Megan continued running the business with another investor, who eventually bought the whole You Smell Soap company. Shortly after the purchase, however, the business closed doors. We are left to wonder if the story would have had a different trajectory if Herjavec had acted in a different (and more hasty) manner.
Of course, from the viewpoint of the sharks, failure doesn’t only mean investments that go bad. It also means missed opportunities that do great. Such deals could be equally painful.
And no company illustrates this better thank DoorBot (currently Ring), which was recently bought by Amazon for more than one billion dollars. To put this in perspective, this is higher than the total valuation of all companies in which the sharks invested in 10 seasons.
If a shark had taken up the $700k for a 10% equity offer, they would have capitalized between $120 and $180 million when Amazon purchased Ring.
What was DoorBot: A smart doorbell (IoT)
DoorBot’s founder: Jamie Siminoff
DoorBot at Shark Tank: Season 5, Episode 9
Ask: $700k for 10% equity
Kevin O’Leary made an offer for $700k, but instead of 10% equity, he wanted 5% equity in addition to 10% royalty that would drop down to 7% after he recovers back his $700k. The royalty was the deal breaker for Siminoff, who mentioned that he wants to upscale the product and the royalty would mean the company would be bleeding cash when it most needs it.

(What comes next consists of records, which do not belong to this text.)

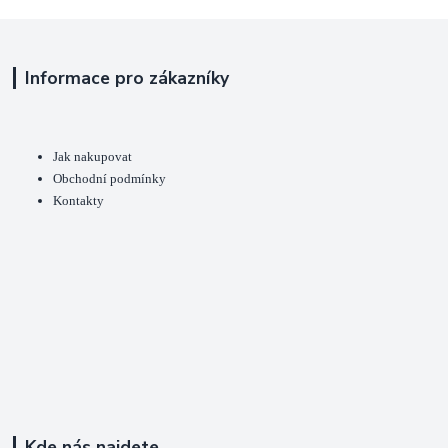
Informace pro zákazníky
Jak nakupovat
Obchodní podmínky
Kontakty
Kde nás najdete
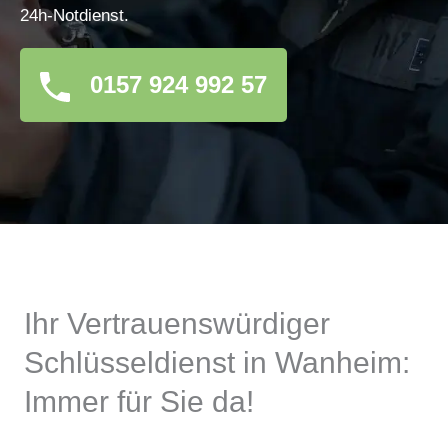
24h-Notdienst.
0157 924 992 57
Ihr Vertrauenswürdiger
Schlüsseldienst in Wanheim:
Immer für Sie da!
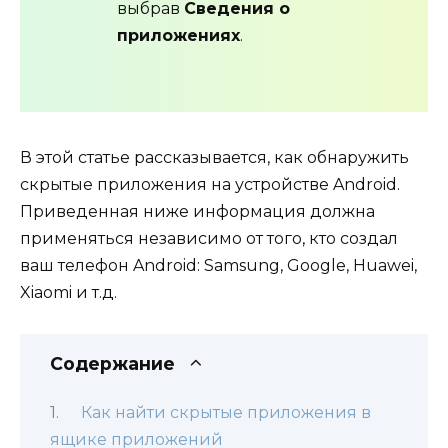
выбрав
Сведения о
приложениях
.
В этой статье рассказывается, как обнаружить
скрытые приложения на устройстве Android.
Приведенная ниже информация должна
применяться независимо от того, кто создал
ваш телефон Android: Samsung, Google, Huawei,
Xiaomi и т.д.
Содержание
Как найти скрытые приложения в
ящике приложений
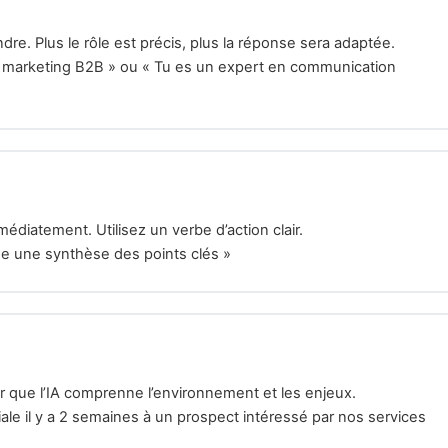
dre. Plus le rôle est précis, plus la réponse sera adaptée.
n marketing B2B » ou « Tu es un expert en communication
médiatement. Utilisez un verbe d’action clair.
ée une synthèse des points clés »
 que l’IA comprenne l’environnement et les enjeux.
le il y a 2 semaines à un prospect intéressé par nos services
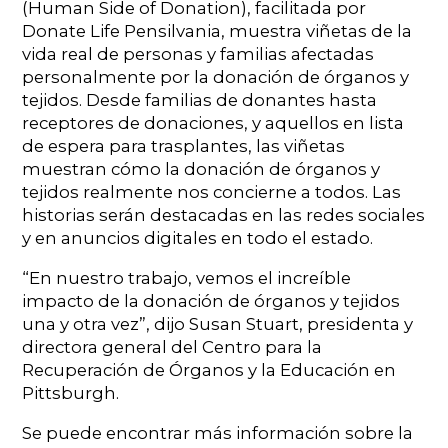
(Human Side of Donation), facilitada por
Donate Life Pensilvania, muestra viñetas de la
vida real de personas y familias afectadas
personalmente por la donación de órganos y
tejidos. Desde familias de donantes hasta
receptores de donaciones, y aquellos en lista
de espera para trasplantes, las viñetas
muestran cómo la donación de órganos y
tejidos realmente nos concierne a todos. Las
historias serán destacadas en las redes sociales
y en anuncios digitales en todo el estado.
“En nuestro trabajo, vemos el increíble
impacto de la donación de órganos y tejidos
una y otra vez”, dijo Susan Stuart, presidenta y
directora general del Centro para la
Recuperación de Órganos y la Educación en
Pittsburgh.
Se puede encontrar más información sobre la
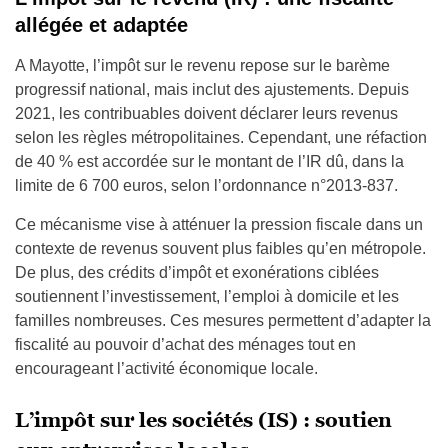
allégée et adaptée
A Mayotte, l’impôt sur le revenu repose sur le barème
progressif national, mais inclut des ajustements. Depuis
2021, les contribuables doivent déclarer leurs revenus
selon les règles métropolitaines. Cependant, une réfaction
de 40 % est accordée sur le montant de l’IR dû, dans la
limite de 6 700 euros, selon l’ordonnance n°2013-837.
Ce mécanisme vise à atténuer la pression fiscale dans un
contexte de revenus souvent plus faibles qu’en métropole.
De plus, des crédits d’impôt et exonérations ciblées
soutiennent l’investissement, l’emploi à domicile et les
familles nombreuses. Ces mesures permettent d’adapter la
fiscalité au pouvoir d’achat des ménages tout en
encourageant l’activité économique locale.
L’impôt sur les sociétés (IS) : soutien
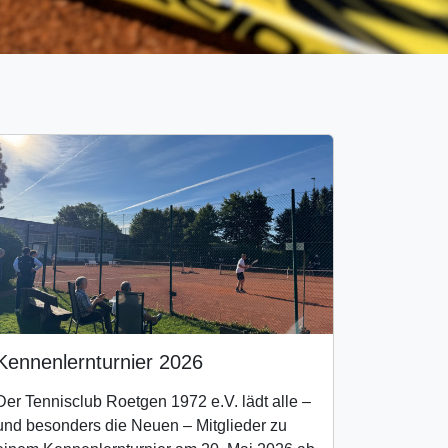
Kennenlernturnier 2026
Der Tennisclub Roetgen 1972 e.V. lädt alle –
und besonders die Neuen – Mitglieder zu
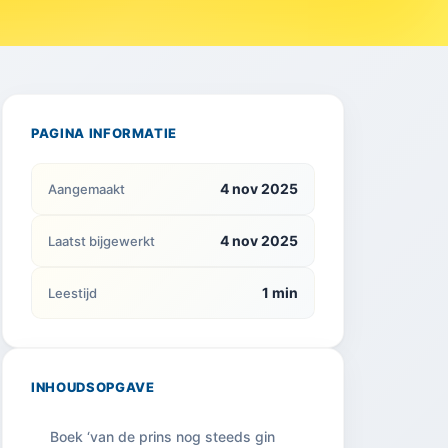
PAGINA INFORMATIE
4 nov 2025
Aangemaakt
4 nov 2025
Laatst bijgewerkt
1 min
Leestijd
INHOUDSOPGAVE
Boek ‘van de prins nog steeds gin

Of course, it turned out Jamie did the right decision. The company made $5 million in sales after the episode of Shark Tank aired, and eventually, it raised over $200m of capital first from Shaquille O’Neal and later on from venture capital companies like Kleiner Perkins Caufield Bayers, Qualcomm Ventures, Goldman Sachs, DFJ Growth, and even Sir Richard Branson. This allowed the company to expand its product range and eventually make the deal with Amazon.
O’Leary’s ask for royalties, when you draw the line, lost him at least $120 million.
With Shark Tank company failure rates as low as 6%, it’s a surprise the sharks don’t try to invest in every deal that comes their way and that they try to aggressively push the terms even after the cameras are off, which leads to many deals falling apart.
Maybe this realization is the reason why the last seasons are seeing more successful deals (68% (!) in season 10, compared to below 50% in early seasons) and much better conditions for the founders (average equity of 27%, which is still very high for the startup world, compared to close to 50% in the early seasons).
Simply investing in every deal that comes their way would have made the sharks richer than they are today (e.g. the DoorBot deal would have more than made up for the cost of all the unsuccessful investments). Investing in every deal, however, might not be the best decision for making the show more interesting and keeping its ratings high.